Information/Help GH Holbrook Bell
June 27, 2015 at 12:55 am #12584craig1980Participant
Hello. I am new to the forum so forgive me if I am posting in the wrong section. I recently removed a bell from my church. I searched online and could not find any history or information on this type of bell specifically. I did however send pics and specs to Brosamer Bells for an appraisal. Not sure if he gives anything else other than a suggested value. Anyway the bell in question is a 1834 27″ (lip to lip) bell. The inscription reads CAST BY G.H. HOLBROOK MEDWAY. MASS. under that it says GOD IS LOVE. Is this a “special” bell? I could not find any other bells with God is Love. Why? Any info/history or other comments would be welcomed and appreciated. Thank you,
June 28, 2015 at 7:58 pm #18013Carolyn WhitlockParticipant
A business acquaintance of mine sent me a one-page write-up about Holbrook Bells, knowing that I am involved with the American Bell Association. Unfortunately, there is no source for this information. Here’s what it says:
Millis was once the bell capital of the country. Four generations of Holbrooks cast over eleven thousand bells in East Medway between the years 1816-1882. The musical talent of the Holbrooks enabled their bells to have a unique and beautiful sound.
In 1816 Major George Holbrook, who had been an apprentice to Paul Revere in a bell foundry, secured a contract to cast a bell for the new East Medway meeting house. This bell of 1,280 pounds cost $535.00 and pealed its first notes May 13, 1816.
This first bell was cast in a shed in the rear of a building at 1031 Main Street. The melting furnace was built out of condemned bricks from a neighbor’s brick kiln. So many people wanted to observe the unique sight of the casting of this bell that the sides of the building were taken down in order that the people might see.
In 1823 Major Holbrook and Colonel Holbrook, father and son, bought land and built a factory, blacksmith shop and furnace on what is now the southwest corner of Spring and Main Streets (across from the library).
Between 1816-1882 over eleven thousand bells were cast by the Holbrooks. They were sent to the Sandwich Islands, British Provinces, Mexico, and all parts of America. They were made for Harvard University on seven different requisitions, for Yale, Dartmouth, Bowdin, Tufts, Brown, Trinity, William and Mary, Amherst, Dean Academy, numerous light houses, and town halls.
In 1828, they cast eight bells for California. These were sent by clipper ship around Cape Horn and now hang in the old Plaza church of Los Angeles, the Santa Barbara mission and the San Gabriel mission. Hides and tallow from the mission stores were taken in pay for the bells.
In 1827 Holbrook, guided by Thomas Jefferson’s specifications, cast the bell which hung in the Jefferson Rotunda at the University of Virginia until 1886, when, like the Liberty Bell, it developed a crack and was retired.
The Millis bell was cast in 1855 to replace the 1816 bell in the East Medway meeting house, the Parish reluctantly giving back to the Holbrooks the first bell they had made in 1816.
Most of the bells in use in churches within a radius of twenty miles of Millis were probably made by the Holbrooks, with the following words cast on them: “I to the church the living call, and to the grave do summons all.” They have tolled through the years. Records say, “nine strokes for a man, six strokes for a woman, and three for a child.” This was followed in quick succession by strokes which gave the age. For many years the church bell was the only fire alarm.
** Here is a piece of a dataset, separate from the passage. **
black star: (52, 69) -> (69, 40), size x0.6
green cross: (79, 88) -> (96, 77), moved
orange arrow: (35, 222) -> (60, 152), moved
The Holbrook Bell Foundry was in operation until September of 1882 when Edwin H. Holbrook closed down his business, leased his blacksmith shop to Jeremiah H. Shannon, and moved to Washington, D.C.
June 28, 2015 at 9:49 pm #18014jackbellParticipant
The God Is Love inscription was more than likely a special request by the church when the bell was ordered. Enter Holbrook in the search (top of this page, right side) to read other posts. We would enjoy seeing a photo of your bell.